Solved: Expected outage on F-A Metrocluster during network migration

sta · ‎2015-09-10

Hi all,

We have 2 x FAS3140 with Data ONTAP 7.3, on 2 distinct sites, in fabric-attached metrocluster mode.

Each node uses 4 network interfaces for data delivery, joined into LACP VIF.

The only used protocol is NFS. It delivers NFS datastores to vmWare ESX and NFS volumes to some Linux servers.

We need to upgrade Ethernet switches to which these filers are connected.

I consider 2 migration pathways:

1- Perform a takeover / giveback, changing connectivity on the offline node

2- Without takeover, unplug one single network cable from the old switch and plug it to the new switch. Then, reiterate the operation 3 times.

My questions:

-In case of takeover, what about the duration of the expected outage : I am afraid that the migration of the VIF from the failed node could take up to 180 seconds and if it is the case, I will have an issue with vmWare datastores. And, also, with Linux physical servers, that cannot support such a long NFS timeout.

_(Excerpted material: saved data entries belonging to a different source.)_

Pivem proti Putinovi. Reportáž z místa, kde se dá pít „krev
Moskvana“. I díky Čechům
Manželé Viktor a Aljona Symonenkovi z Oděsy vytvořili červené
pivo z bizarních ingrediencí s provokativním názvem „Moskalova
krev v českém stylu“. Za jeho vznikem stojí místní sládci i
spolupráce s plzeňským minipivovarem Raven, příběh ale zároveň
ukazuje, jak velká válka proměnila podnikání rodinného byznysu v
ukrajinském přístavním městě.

-If the network cables are unplugged, then replugged, somehow, the link aggregate will be dispatched accross different switches (distinct vendors). I am not sure that LACP across different switches is supported.

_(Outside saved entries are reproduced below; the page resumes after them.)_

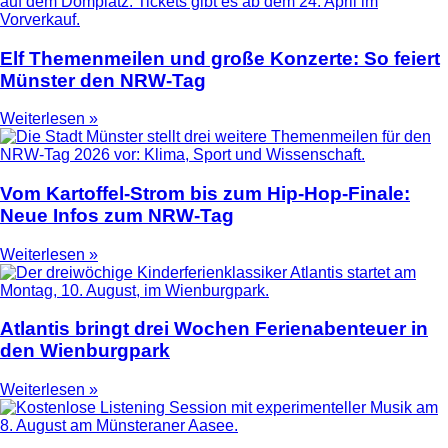
Elf Themenmeilen und große Konzerte: So feiert
Münster den NRW-Tag
Weiterlesen »
Vom Kartoffel-Strom bis zum Hip-Hop-Finale:
Neue Infos zum NRW-Tag
Weiterlesen »
Atlantis bringt drei Wochen Ferienabenteuer in
den Wienburgpark
Weiterlesen »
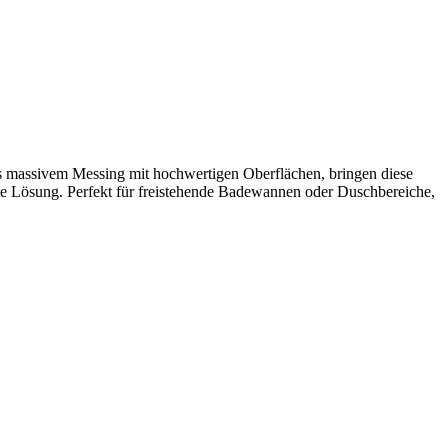
us massivem Messing mit hochwertigen Oberflächen, bringen diese
te Lösung. Perfekt für freistehende Badewannen oder Duschbereiche,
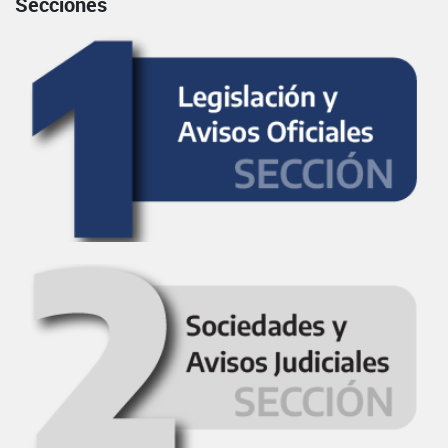
Secciones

Do you have any suggestion to perform the migration in non-disruptive way ? Or any return of experience about outage duration ?

sta · ‎2015-09-15

Actually, the affirmation about transparency is totally false:

-Netapp KB recognizes that a takeover cuts all CIFS connections

-Netapp support recongnizes that 45-seconds unavailability is usually noticed.

We have justed experienced a forced takeover. After solving the problem, we made a giveback. The timings are the following:

-Duration of the giveback : 53 seconds

-Duration of the unavailability of network interfaces : 88 seconds.

View solution in original post

aborzenkov · ‎2015-09-10

Normally LACP across switches of different vendors is not possible, so takeover/giveback is the only way. It should be transparent if everything is configured correctly. But please note that there is always possibility of misconfiguration when you perform giveback to new switches, so you should really plan maintenance window for such activity.

sta · ‎2015-09-11

I am just uncertain about the "45 seconds grace period" for NFS occurring during takeover, that could climb up to 120 seconds, according to several KBs. In this case, all the VMs will be freezed, since the ESX will consider the datastore as offline.

Finally, it seems to be less academic, but also less risky to (disable network interfaces on the switch + unplug network cables from the old switch) and then (replug cables to the new switch + enable interfaces).

Anyway, a maintenance window is scheduled. I'll try to keep you updated about the results, if interested.

aborzenkov · ‎2015-09-11

NetApp redundancy is based on the assumption that takeover/giveback are transparent. If you have reasons to believe they are not, you have much larger problem and need to address it - it implies that one controller failure cannot be handled properly.

sta · ‎2015-09-15

Actually, the affirmation about transparency is totally false:

-Netapp KB recognizes that a takeover cuts all CIFS connections

-Netapp support recongnizes that 45-seconds unavailability is usually noticed.

We have justed experienced a forced takeover. After solving the problem, we made a giveback. The timings are the following:

-Duration of the giveback : 53 seconds

-Duration of the unavailability of network interfaces : 88 seconds.

niels · ‎2015-09-16

Hi sta,

it all depends on the definition of "transparent".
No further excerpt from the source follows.